Premio Campiello 2020 Guccini quarto. "Ma io avevo previsto tutto questo"

Il maestrone finalista inatteso con “Tralummescuro”. A Venezia confida: "È molto più difficile scrivere una canzone che un libro". La figlia Teresa su Instagram: "Papà sarai sempre un mago di parole"

Francesco Guccini (Foto Ansa)

Francesco Guccini (Foto Ansa)

Venezia, 6 settembre 2020 -  È arrivato quarto. «Tanto non vinco mica». Francesco Guccini, da buon montanaro, ha ripetuto come un mantra per tutta la settimana questa frase scaramantica in attesa di chiudere le valigie venerdì per trasferirsi con la moglie Raffaella dalla deserta Pavana all’abbagliante piazza San Marco per la finale del Campiello.

In quella Venezia «appoggiata sul mare» (come recita il testo di una sua vecchia canzone), da cui comunque nelle prime ore di questa domenica, spente le luci della serata di gala, se ne è andato di buon ora per non restare imprigionato nel caos della regata storica. Un traguardo inatteso, già quello di entrare nella mitica cinquina del premio, per uno come lui che ha sognato fin da bambino di fare lo scrittore ma che ha guadagnato grande popolarità con la canzone.

 

 

Con le 280 pagine di Tralummescuro (Giunti editore), l’inatteso è arrivato e Francesco si è ritrovato in questi due ultimi giorni a condividere il tempo, nel sontuoso albergo sul Canal Grande, con i protagonisti dell’industria letteraria. Incontri, foto, sorrisi, aspettando l’inappellabile giudizio dei Trecento Lettori anonimi di ieri sera. «È molto più difficile scrivere una canzone che un libro – ha detto ieri mattina un po’ a sorpresa alla conferenza stampa di rito a Palazzo Franchetti –. Con le canzoni devi associare le parole alla musica, comporre versi, trovare un argomento. Con la prosa no, vado avanti come un treno».

E così se di canzoni non ne compone più («c’è però l’idea di tradurre qualche mio pezzo in un fumetto», svela), ai libri continua a lavorare. In attesa del nuovo romanzo a quattro mani con Loriano Macchiavelli (una ghost story ambientata sull’Appennino di cui non vuole dire di più), Francesco sta scrivendo un racconto incentrato «su una cena dei nostri giorni». Durante l’incontro di ieri qualcuno gli ha chiesto conto di questi difficili giorni segnati dal Covid e lui ha profetizzato che questa vicenda non ci insegnerà nulla «perché la storia si dimentica troppo facilmente e così sarà di questa pandemia». «Siamo in ripresa – ha aggiunto – ma fino a un certo punto, anche se spero in una rinascita.
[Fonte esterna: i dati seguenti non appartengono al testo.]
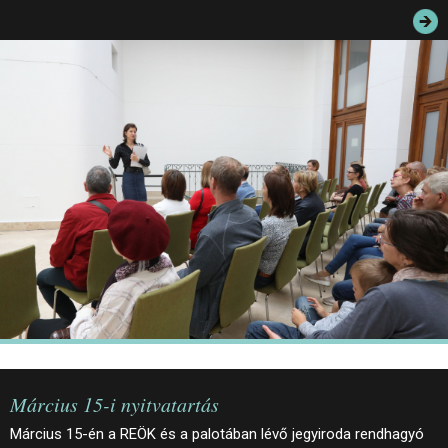
JEGYEK
ELÉRHETŐSÉG
PALOTASÉTÁK ÉS VEZETÉSEK
KÖZÉRDEKŰ ADATOK
Március 15-i nyitvatartás
Március 15-én a REÖK és a palotában lévő jegyiroda rendhagyó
Di sicuro non scriverò nessuna canzone sul Covid visto che non ne compongo da tempo». Guccini, in compenso, lo si continua a cantare.

Il 9 ottobre è già annunciata l’uscita del secondo volume di Note di viaggio, la raccolta delle sue più belle canzoni prodotte e arrangiate da Mauro Pagani e interpretate dalle grandi voci della musica italiana. Stavolta si misureranno con i pezzi di Francesco Vinicio Capossela, Emma, Fabio Ilacqua, Petra Magoni, Mahmood, Fiorella Mannoia, Ermal Meta, Gianna Nannini, Jack Savoretti, Roberto Vecchioni e Zucchero. La letteratura, allora. Il Maestrone ha scritto il suo primo romanzo, complice l’uso del computer che gli permetteva di tagliare e incollare a proprio piacimento le pagine, nel 1989. Il libro del debutto è Cròniche Epàfaniche e, insieme a Vacca d’un cane (1993) e Cittanòva blues (2003), costituisce un trittico autobiografico del quale Tralummescuro rappresenta una sorta di continuazione.

«Questo mio ultimo libro – dice – è un viaggio tra malinconia e ironia, una ballata di persone, ricordi, cose del tempo perduto, un percorso tra passato e presente». Tralummescuro indica quel momento particolare della giornata che sta fra la luce e la notte. «È un nome che si usa sull’Appennino per quell’ora di pace – dice –. Il titolo è la spia del linguaggio che ho adottato e curato fino allo sfinimento. Lavoro sull’italiano parlato a Pavana, contaminato dal toscano, e per rendere tutto più chiaro ho voluto che nel libro ci fossero note a pie’ pagina e un glossario finale".